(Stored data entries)

*** Block opens ***

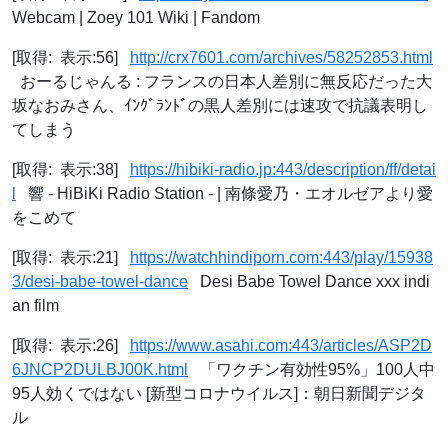
Webcam | Zoey 101 Wiki | Fandom
[取得: 表示:56]
http://crx7601.com/archives/58252853.html
おーるじゃんる : フランスの日本人差別に無反応だった大
坂なおみさん、ｲﾝｸﾞﾗﾝﾄﾞの黒人差別には速攻で抗議表明し
てしまう
[取得: 表示:38]
https://hibiki-radio.jp:443/description/ff/detai
l
響 - HiBiKi Radio Station - | 南條愛乃・エオルゼアより愛
をこめて
[取得: 表示:21]
https://watchhindiporn.com:443/play/15938
3/desi-babe-towel-dance
Desi Babe Towel Dance xxx indi
an film
[取得: 表示:26]
https://www.asahi.com:443/articles/ASP2D
6JNCP2DULBJ00K.html
「ワクチン有効性95%」100人中
95人効くではない [新型コロナウイルス]：朝日新聞デジタ
ル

*** Block closes ***

_WORK TO BE COMPLETED_
Identify the lines of the entries containing the string "https". Copy each such line.

_SOLUTION BELOW_
https://hibiki-radio.jp:443/description/ff/detai
https://watchhindiporn.com:443/play/15938
https://www.asahi.com:443/articles/ASP2D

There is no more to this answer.